I was reading Surf Fish's last report and he said something eating the Lady fish. Did I read right? Are lady fish eatable. I've allways thrown them back. But I've just recently stopped throwing back the sail cats once I tasted one.


----------



## Surf Fish (Dec 16, 2005)

I think I was supposed to BBQ the bluefish and save the lady fish for the sharks.

Food value of a tarpon is none, and ladyfish are the only other fish in the same family with tarpon I think, so probably none too. 

Then again, I'm sure somebody has tried them. I know a lady that caught a net full of pogies one time and thought they were shad, so she cooked up a batch. 

A lot of people say bluefish are yuk. I like the little ones as long as they are fresh and haven't been frozen.

I wouldn't mine trying sailcats, the boss loves catfish, but I have no clue how to clean one.


----------



## bcssux (May 23, 2005)

my only use for ladyfish is sharkbait.


----------



## dvsm0479 (May 9, 2007)

Surf Fish said:


> I wouldn't mine trying sailcats, the boss loves catfish, but I have no clue how to clean one.
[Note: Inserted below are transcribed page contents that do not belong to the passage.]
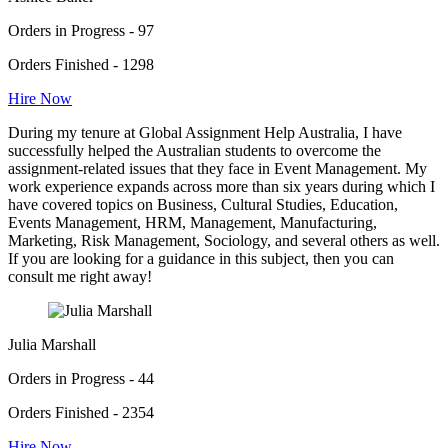
Orders in Progress - 97
Orders Finished - 1298
Hire Now
During my tenure at Global Assignment Help Australia, I have
successfully helped the Australian students to overcome the
assignment-related issues that they face in Event Management. My
work experience expands across more than six years during which I
have covered topics on Business, Cultural Studies, Education,
Events Management, HRM, Management, Manufacturing,
Marketing, Risk Management, Sociology, and several others as well.
If you are looking for a guidance in this subject, then you can
consult me right away!
Julia Marshall
Orders in Progress - 44
Orders Finished - 2354
Hire Now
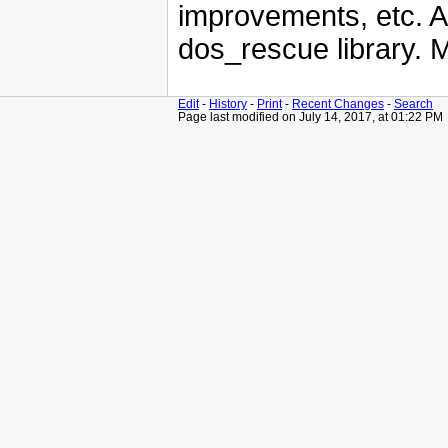
improvements, etc. A
dos_rescue library. 
Edit
-
History
-
Print
-
Recent Changes
-
Search
Page last modified on July 14, 2017, at 01:22 PM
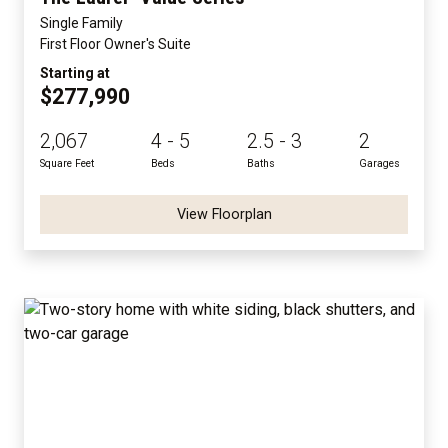
Single Family
First Floor Owner's Suite
Starting at
$277,990
2,067
4 - 5
2.5 - 3
2
Square Feet
Beds
Baths
Garages
View Floorplan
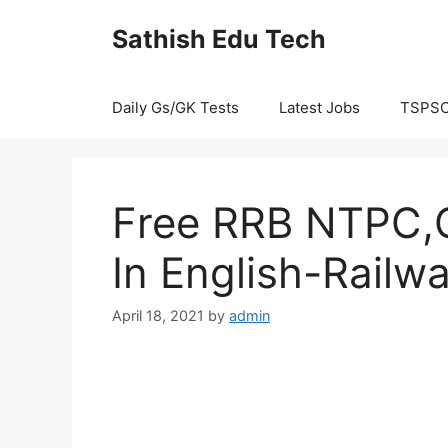
Skip
Sathish Edu Tech
to
content
Daily Gs/GK Tests
Latest Jobs
TSPS
Free RRB NTPC,G
In English-Railw
April 18, 2021
by
admin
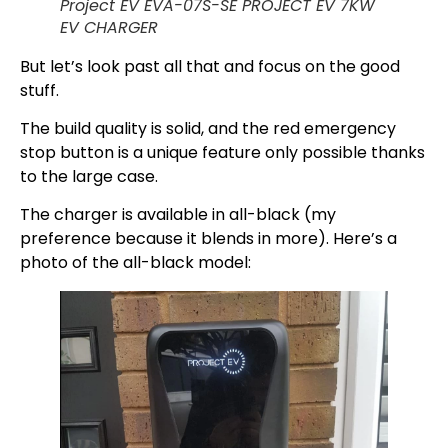
Project EV EVA-07S-SE PROJECT EV 7KW
EV CHARGER
But let’s look past all that and focus on the good
stuff.
The build quality is solid, and the red emergency
stop button is a unique feature only possible thanks
to the large case.
The charger is available in all-black (my
preference because it blends in more). Here’s a
photo of the all-black model:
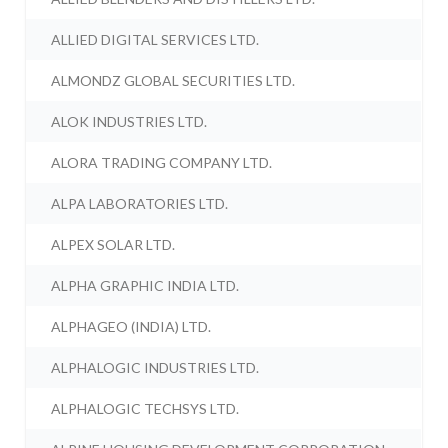
ALLIED DIGITAL SERVICES LTD.
ALMONDZ GLOBAL SECURITIES LTD.
ALOK INDUSTRIES LTD.
ALORA TRADING COMPANY LTD.
ALPA LABORATORIES LTD.
ALPEX SOLAR LTD.
ALPHA GRAPHIC INDIA LTD.
ALPHAGEO (INDIA) LTD.
ALPHALOGIC INDUSTRIES LTD.
ALPHALOGIC TECHSYS LTD.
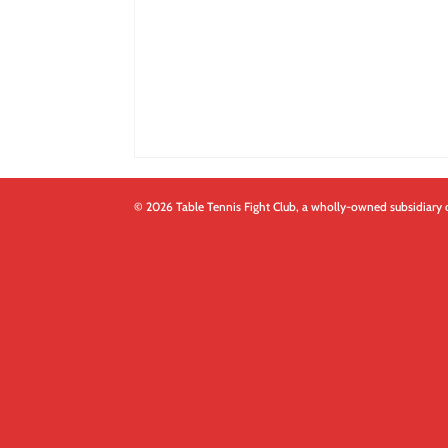
© 2026 Table Tennis Fight Club, a wholly-owned subsidiary 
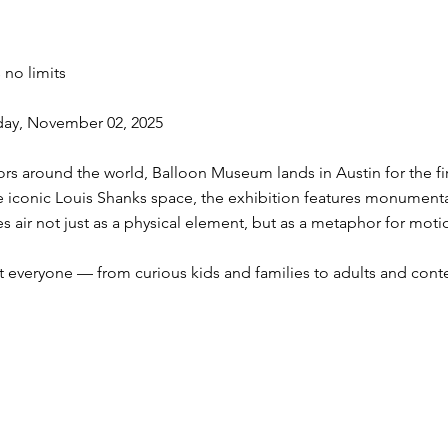
 no limits
day, November 02, 2025
itors around the world, Balloon Museum lands in Austin for the fir
the iconic Louis Shanks space, the exhibition features monumenta
ores air not just as a physical element, but as a metaphor for moti
everyone — from curious kids and families to adults and conte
Fillet them just like any other fish, just be extra careful when you seperate the fillet from the skin. Once you mess that up its hard to get it started again without losing a decent chunk of meat.


----------



## 3slamman (Oct 19, 2006)

*Ok*

I guess I shouldn't read the posts while I'm sniffing glue. 
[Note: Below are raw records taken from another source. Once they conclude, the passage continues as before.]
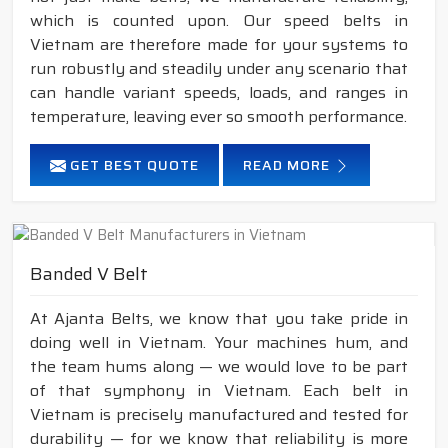
which is counted upon. Our speed belts in
Vietnam are therefore made for your systems to
run robustly and steadily under any scenario that
can handle variant speeds, loads, and ranges in
temperature, leaving ever so smooth performance.
GET BEST QUOTE
READ MORE
Banded V Belt
At Ajanta Belts, we know that you take pride in
doing well in Vietnam. Your machines hum, and
the team hums along — we would love to be part
of that symphony in Vietnam. Each belt in
Vietnam is precisely manufactured and tested for
durability — for we know that reliability is more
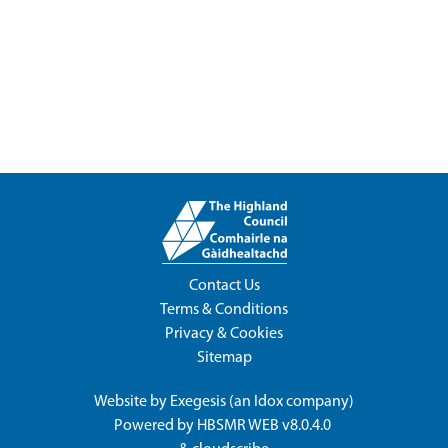
Contact Us
Terms & Conditions
Privacy & Cookies
Sitemap
Website by
Exegesis
(an
Idox
company)
Powered by
HBSMR WEB v8.0.4.0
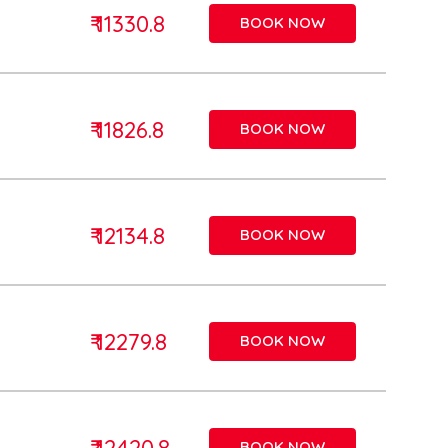
₹ 11330.8
BOOK NOW
₹ 11826.8
BOOK NOW
₹ 12134.8
BOOK NOW
₹ 12279.8
BOOK NOW
₹ 12420.8
BOOK NOW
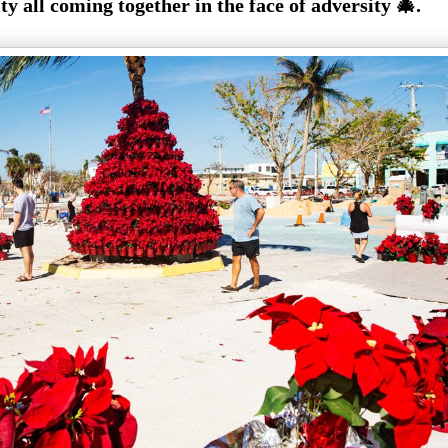
 all coming together in the face of adversity 🎄.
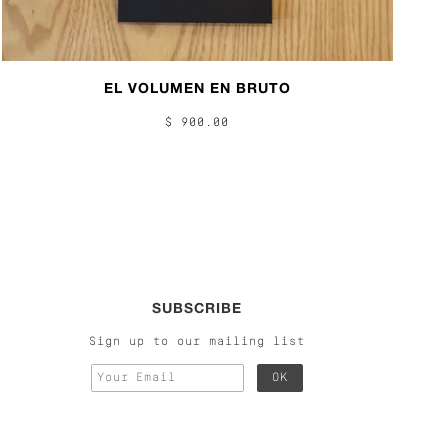
EL VOLUMEN EN BRUTO
$ 900.00
SUBSCRIBE
Sign up to our mailing list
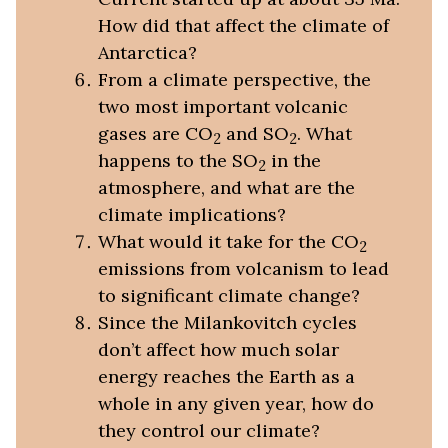
How did that affect the climate of
Antarctica?
From a climate perspective, the
two most important volcanic
gases are CO
and SO
. What
2
2
happens to the SO
in the
2
atmosphere, and what are the
climate implications?
What would it take for the CO
2
emissions from volcanism to lead
to significant climate change?
Since the Milankovitch cycles
don’t affect how much solar
energy reaches the Earth as a
whole in any given year, how do
they control our climate?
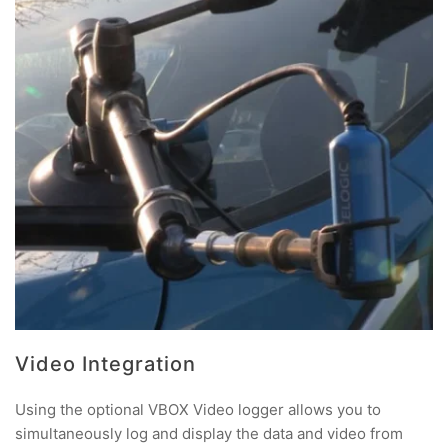
Video Integration
Using the optional VBOX Video logger allows you to
simultaneously log and display the data and video from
Know what you mean about the blues. Alot of people throw them back, but I throw them in the smoker. One of my favorites.

I filet the cats like any other fish but I've seen some people nail them to a tree and peel the skin off.

Don't know that I'd go through all that.


----------



## rhorm (Mar 25, 2005)

I gave some ladyfish to a asian lady a couple weeks ago. I was told they make fish sticks out of them.


----------



## chilehead2 (Jun 20, 2006)

rhorm said:


> I gave some lady fish to a Asian lady a couple weeks ago. I was told they make fish sticks out of them.


The local vietnamese restaurants steam any fish flake them and make fish cakes out of them with green onions, cilantro, and chopped fresh ginger. They put the cakes in egg and water mixed and dredge them in jap bread crumbs and fry.. I had some made with sand bream tonight. Not quite like mom used to make, but tasty and worth asking for the recipe


----------



## jettypark28 (Jun 23, 2006)

*ladyfish*

fall apart after awhile and they start to smell pretty quick:--| has a friend who mom, made everything in fish cakes and meatball....I love to eat, but never ask what it was I have eaten the sail cats before, meat is kinda of sweet...pretty good. But never touch the regular cat, they are more of bottom feeders.....As for cleaning them, just look up "Cleaning catfish" they are clean the same way....nail the head down to a board, cut the skin around the head, and just pull the skin down to the tail....comes off pretty good. Bluefish arent bad, just make sure to bleed them and put them on ice right away...same thing with sharks............opcorn:


----------